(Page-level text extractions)
───

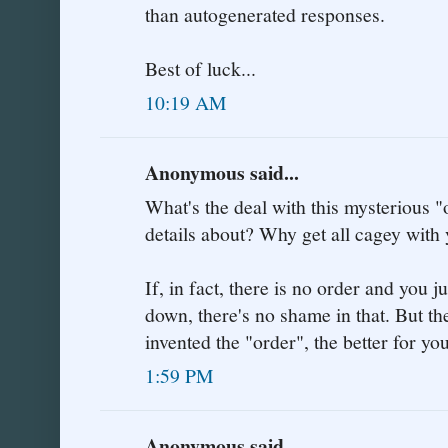
than autogenerated responses.
Best of luck...
10:19 AM
Anonymous said...
What's the deal with this mysterious 
details about? Why get all cagey with
If, in fact, there is no order and you j
down, there's no shame in that. But t
invented the "order", the better for yo
1:59 PM
Anonymous said...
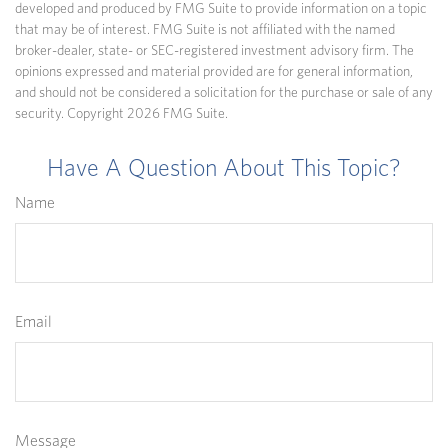
developed and produced by FMG Suite to provide information on a topic
that may be of interest. FMG Suite is not affiliated with the named
broker-dealer, state- or SEC-registered investment advisory firm. The
opinions expressed and material provided are for general information,
and should not be considered a solicitation for the purchase or sale of any
security. Copyright
2026 FMG Suite.
Have A Question About This Topic?
Name
Email
Message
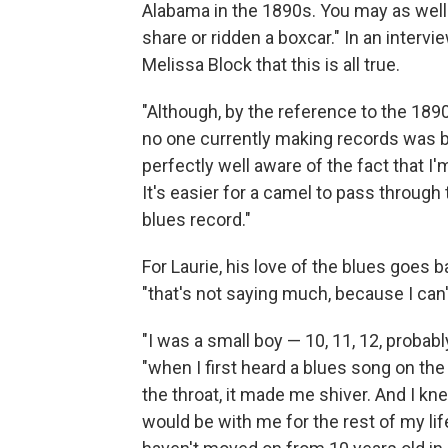
Alabama in the 1890s. You may as well 
share or ridden a boxcar." In an interv
Melissa Block that this is all true.
"Although, by the reference to the 1890s
no one currently making records was bor
perfectly well aware of the fact that I'
It's easier for a camel to pass through
blues record."
For Laurie, his love of the blues goes 
"that's not saying much, because I ca
"I was a small boy — 10, 11, 12, proba
"when I first heard a blues song on the r
the throat, it made me shiver. And I k
would be with me for the rest of my life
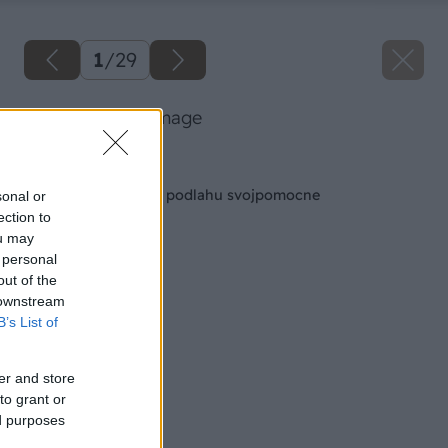
1
/
29
11 baumax big image
Späť na článok
Položte si plávajúcú podlahu svojpomocne
sonal or
ection to
ou may
 personal
out of the
 downstream
B’s List of
er and store
to grant or
ed purposes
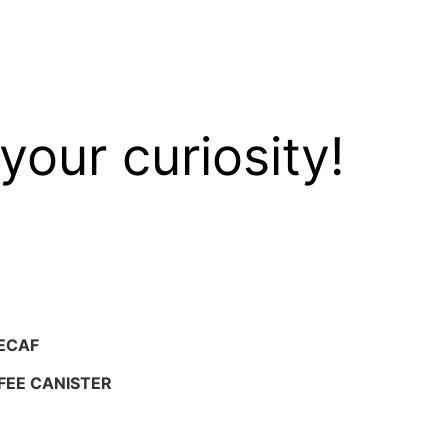
your curiosity!
ECAF
FEE CANISTER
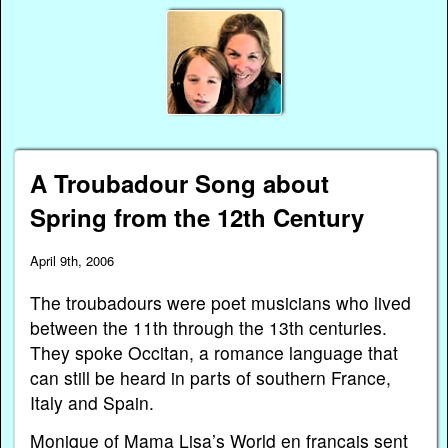
A Troubadour Song about
Spring from the 12th Century
April 9th, 2006
The troubadours were poet musicians who lived
between the 11th through the 13th centuries.
They spoke Occitan, a romance language that
can still be heard in parts of southern France,
Italy and Spain.
Monique of
Mama Lisa’s World en français
sent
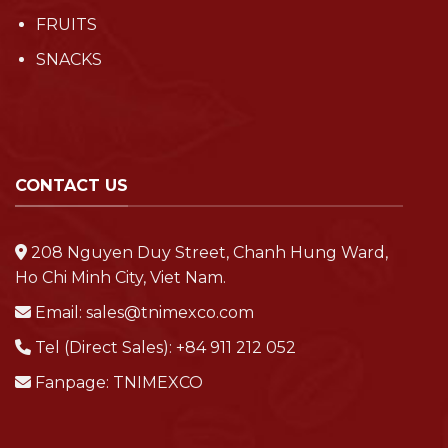
FRUITS
SNACKS
CONTACT US
208 Nguyen Duy Street, Chanh Hung Ward,
Ho Chi Minh City, Viet Nam.
Email:
sales@tnimexco.com
Tel (Direct Sales):
+84 911 212 052
Fanpage:
TNIMEXCO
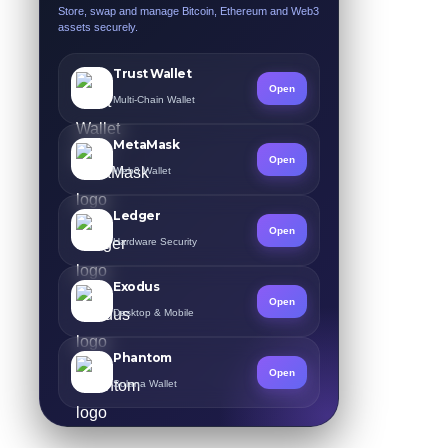
Store, swap and manage Bitcoin, Ethereum and Web3
assets securely.
Trust Wallet
Open
Multi-Chain Wallet
MetaMask
Open
Web3 Wallet
Ledger
Open
Hardware Security
Exodus
Open
Desktop & Mobile
Phantom
Open
Solana Wallet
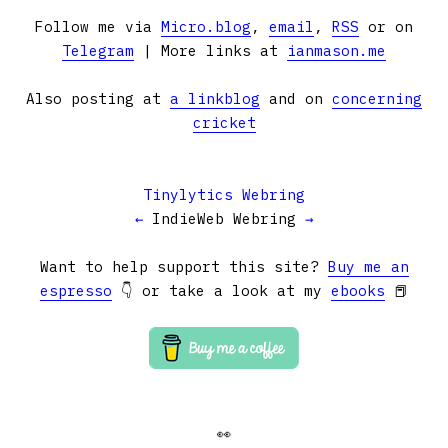
Follow me via
Micro.blog
,
email
,
RSS
or on
Telegram
| More links at
ianmason.me
Also posting at
a linkblog
and on
concerning
cricket
Tinylytics Webring
←
IndieWeb Webring
→
Want to help support this site?
Buy me an
espresso
👇 or take a look at my
ebooks
📕
👀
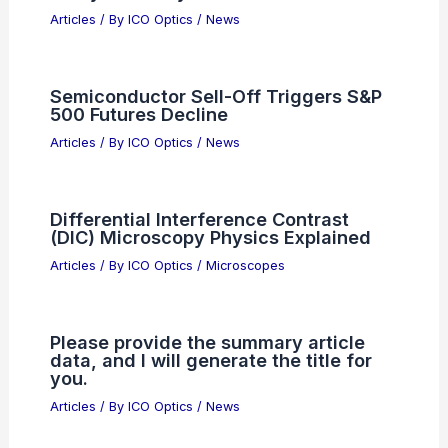
Articles
/ By
ICO Optics
/
News
Samsung Union Suspends Planned
Strike After Tentative Pay Deal
Articles
/ By
ICO Optics
/
News
Share Article Text For Expert Scientific
Analysis Today
Articles
/ By
ICO Optics
/
News
Semiconductor Sell-Off Triggers S&P
500 Futures Decline
Articles
/ By
ICO Optics
/
News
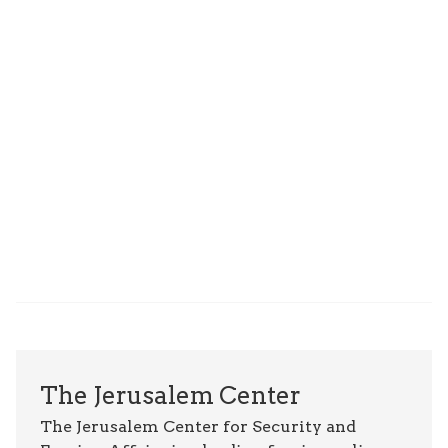
The Jerusalem Center
The Jerusalem Center for Security and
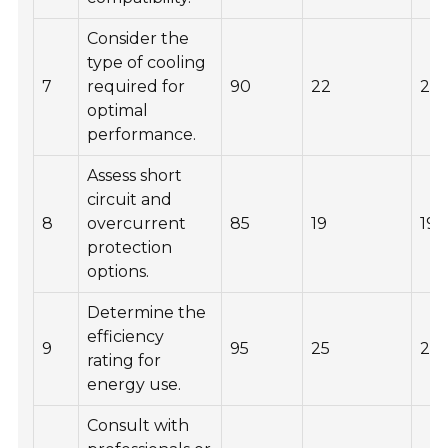
Consider the
type of cooling
7
required for
90
22
20
optimal
performance.
Assess short
circuit and
8
overcurrent
85
19
190
protection
options.
Determine the
efficiency
9
95
25
210
rating for
energy use.
Consult with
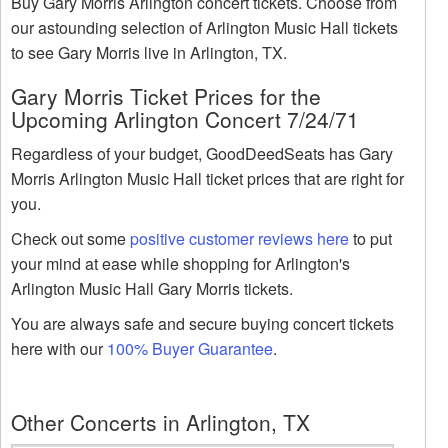
Buy Gary Morris Arlington concert tickets. Choose from
our astounding selection of Arlington Music Hall tickets
to see Gary Morris live in Arlington, TX.
Gary Morris Ticket Prices for the
Upcoming Arlington Concert 7/24/71
Regardless of your budget, GoodDeedSeats has Gary
Morris Arlington Music Hall ticket prices that are right for
you.
Check out some
positive customer reviews here
to put
your mind at ease while shopping for Arlington's
Arlington Music Hall Gary Morris tickets.
You are always safe and secure buying concert tickets
here with our
100% Buyer Guarantee
.
Other Concerts in Arlington, TX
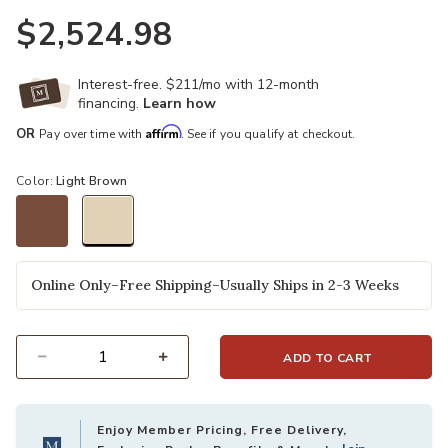
$2,524.98
Interest-free. $211/mo with 12-month
financing.
Learn how
Affirm
OR
Pay over time with
. See if you qualify at checkout.
Color:
Light Brown
selected
Online Only–Free Shipping–Usually Ships in 2-3 Weeks
ADD TO CART
Select quantity:
Enjoy Member Pricing, Free Delivery,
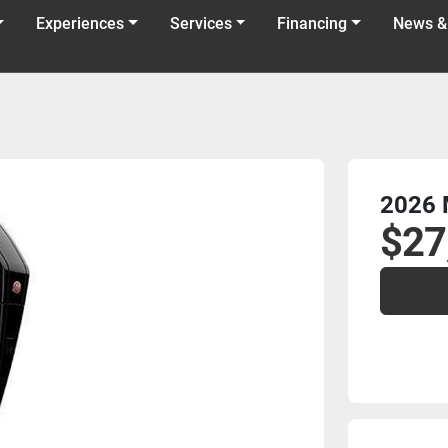
Experiences
Services
Financing
News &
2026 
$27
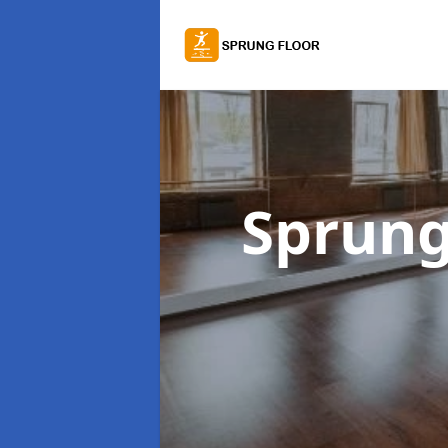
Sprung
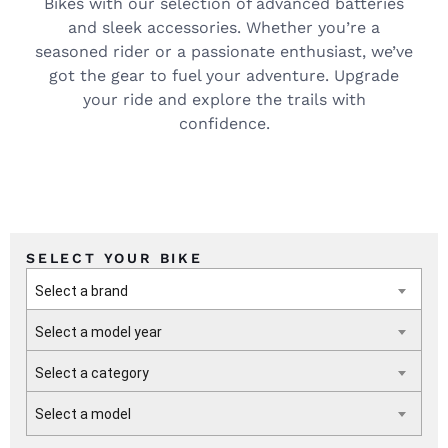
Bikes with our selection of advanced batteries
and sleek accessories. Whether you’re a
seasoned rider or a passionate enthusiast, we’ve
got the gear to fuel your adventure. Upgrade
your ride and explore the trails with
confidence.
SELECT YOUR BIKE
Select a brand
Select a model year
Select a category
Select a model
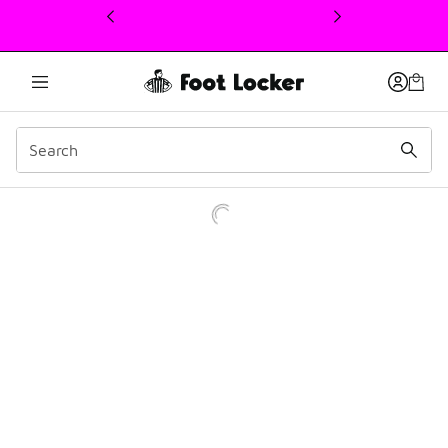
This link will open in a new window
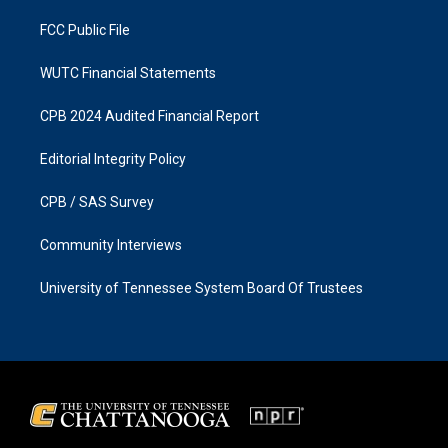
m
FCC Public File
WUTC Financial Statements
CPB 2024 Audited Financial Report
Editorial Integrity Policy
CPB / SAS Survey
Community Interviews
University of Tennessee System Board Of Trustees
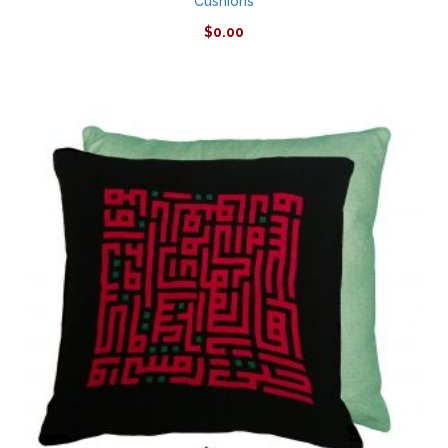
Cushions
$
0.00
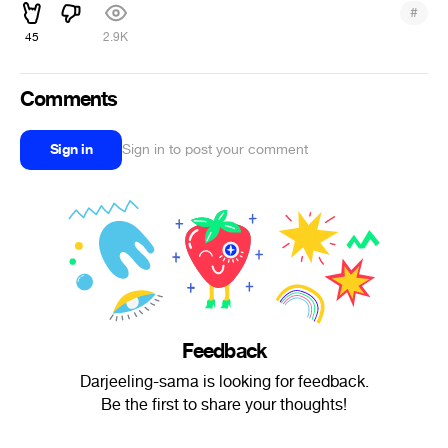
#
45
2.9K
Comments
Sign in
Sign in to post your comment
Feedback
Darjeeling-sama is looking for feedback.
Be the first to share your thoughts!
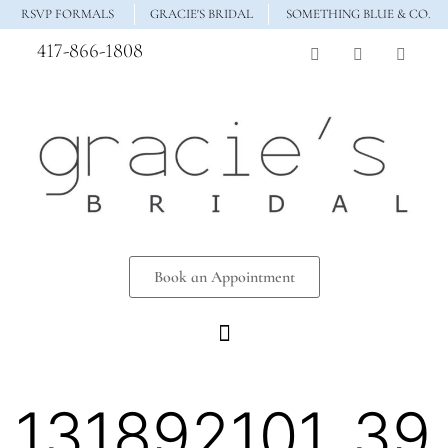
RSVP FORMALS
GRACIE'S BRIDAL
SOMETHING BLUE & CO.
417-866-1808
Book an Appointment
131892101_39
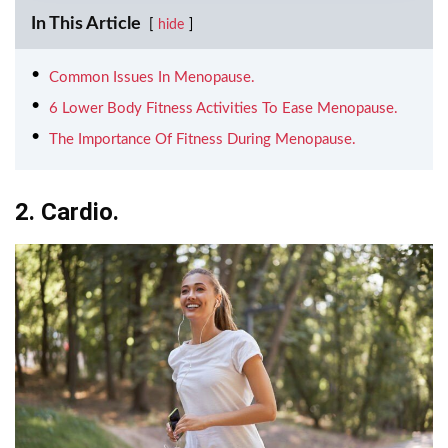
In This Article
hide
Common Issues In Menopause.
6 Lower Body Fitness Activities To Ease Menopause.
The Importance Of Fitness During Menopause.
2. Cardio.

───

Repeat each entry exactly as given; no pictures belong in the copy.

than autogenerated responses.
Best of luck...
10:19 AM
Anonymous said...
What's the deal with this mysterious 
details about? Why get all cagey with
If, in fact, there is no order and you j
down, there's no shame in that. But t
invented the "order", the better for yo
1:59 PM
Anonymous said...
developed and produced by FMG Suite to provide information on a topic
that may be of interest. FMG Suite is not affiliated with the named
broker-dealer, state- or SEC-registered investment advisory firm. The
opinions expressed and material provided are for general information,
and should not be considered a solicitation for the purchase or sale of any
security. Copyright
2026 FMG Suite.
Have A Question About This Topic?
Name
Email
Message
Alabama in the 1890s. You may as well 
share or ridden a boxcar." In an interv
Melissa Block that this is all true.
"Although, by the reference to the 1890s
no one currently making records was bor
perfectly well aware of the fact that I'
It's easier for a camel to pass through
blues record."
For Laurie, his love of the blues goes 
"that's not saying much, because I ca
"I was a small boy — 10, 11, 12, proba
"when I first heard a blues song on the r
the throat, it made me shiver. And I k
would be with me for the rest of my life
1
/
29
11 baumax big image
Späť na článok
Položte si plávajúcú podlahu svojpomocne
sonal or
ection to
ou may
 personal
out of the
 downstream
B’s List of
er and store
to grant or
ed purposes
your curiosity!
ECAF
FEE CANISTER
A Troubadour Song about
Spring from the 12th Century
April 9th, 2006
The troubadours were poet musicians who lived
between the 11th through the 13th centuries.
They spoke Occitan, a romance language that
can still be heard in parts of southern France,
Italy and Spain.
Monique of
Mama Lisa’s World en français
sent
FRUITS
SNACKS
CONTACT US
208 Nguyen Duy Street, Chanh Hung Ward,
Ho Chi Minh City, Viet Nam.
Email:
sales@tnimexco.com
Tel (Direct Sales):
+84 911 212 052
Fanpage:
TNIMEXCO
Store, swap and manage Bitcoin, Ethereum and Web3
assets securely.
Trust Wallet
Open
Multi-Chain Wallet
MetaMask
Open
Web3 Wallet
Ledger
Open
Hardware Security
Exodus
Open
Desktop & Mobile
Phantom
Open
Solana Wallet
Follow me via
Micro.blog
,
email
,
RSS
or on
Telegram
| More links at
ianmason.me
Also posting at
a linkblog
and on
concerning
cricket
Tinylytics Webring
←
IndieWeb Webring
→
Want to help support this site?
Buy me an
espresso
👇 or take a look at my
ebooks
📕
👀
Articles
/ By
ICO Optics
/
News
Samsung Union Suspends Planned
Strike After Tentative Pay Deal
Articles
/ By
ICO Optics
/
News
Share Article Text For Expert Scientific
Analysis Today
Articles
/ By
ICO Optics
/
News
Semiconductor Sell-Off Triggers S&P
500 Futures Decline
Articles
/ By
ICO Optics
/
News
The Jerusalem Center
The Jerusalem Center for Security and
Consider the
type of cooling
7
required for
90
22
20
optimal
performance.
Assess short
circuit and
8
overcurrent
85
19
190
protection
options.
Determine the
efficiency
9
95
25
210
rating for
energy use.
Consult with
Buy Gary Morris Arlington concert tickets. Choose from
our astounding selection of Arlington Music Hall tickets
to see Gary Morris live in Arlington, TX.
Gary Morris Ticket Prices for the
Upcoming Arlington Concert 7/24/71
Regardless of your budget, GoodDeedSeats has Gary
Morris Arlington Music Hall ticket prices that are right for
you.
Check out some
positive customer reviews here
to put
your mind at ease while shopping for Arlington's
Arlington Music Hall Gary Morris tickets.
You are always safe and secure buying concert tickets
here with our
100% Buyer Guarantee
.
Other Concerts in Arlington, TX
$2,524.98
Interest-free. $211/mo with 12-month
financing.
Learn how
Affirm
OR
Pay over time with
. See if you qualify at checkout.
Color:
Light Brown
selected
Online Only–Free Shipping–Usually Ships in 2-3 Weeks
ADD TO CART
Select quantity:
Enjoy Member Pricing, Free Delivery,
Experiences
Services
Financing
News &
2026 
$27
Sprung
Bikes with our selection of advanced batteries
and sleek accessories. Whether you’re a
seasoned rider or a passionate enthusiast, we’ve
got the gear to fuel your adventure. Upgrade
your ride and explore the trails with
confidence.
SELECT YOUR BIKE
Select a brand
Select a model year
Select a category
Select a model
This link will open in a new window
m
FCC Public File
WUTC Financial Statements
CPB 2024 Audited Financial Report
Editorial Integrity Policy
CPB / SAS Survey
Community Interviews
University of Tennessee System Board Of Trustees
Cushions
$
0.00
#
45
2.9K
Comments
Sign in
Sign in to post your comment
Feedback
Darjeeling-sama is looking for feedback.
Be the first to share your thoughts!
RSVP FORMALS
GRACIE'S BRIDAL
SOMETHING BLUE & CO.
417-866-1808
Book an Appointment
131892101_39
In This Article
hide
Common Issues In Menopause.
6 Lower Body Fitness Activities To Ease Menopause.
The Importance Of Fitness During Menopause.
2. Cardio.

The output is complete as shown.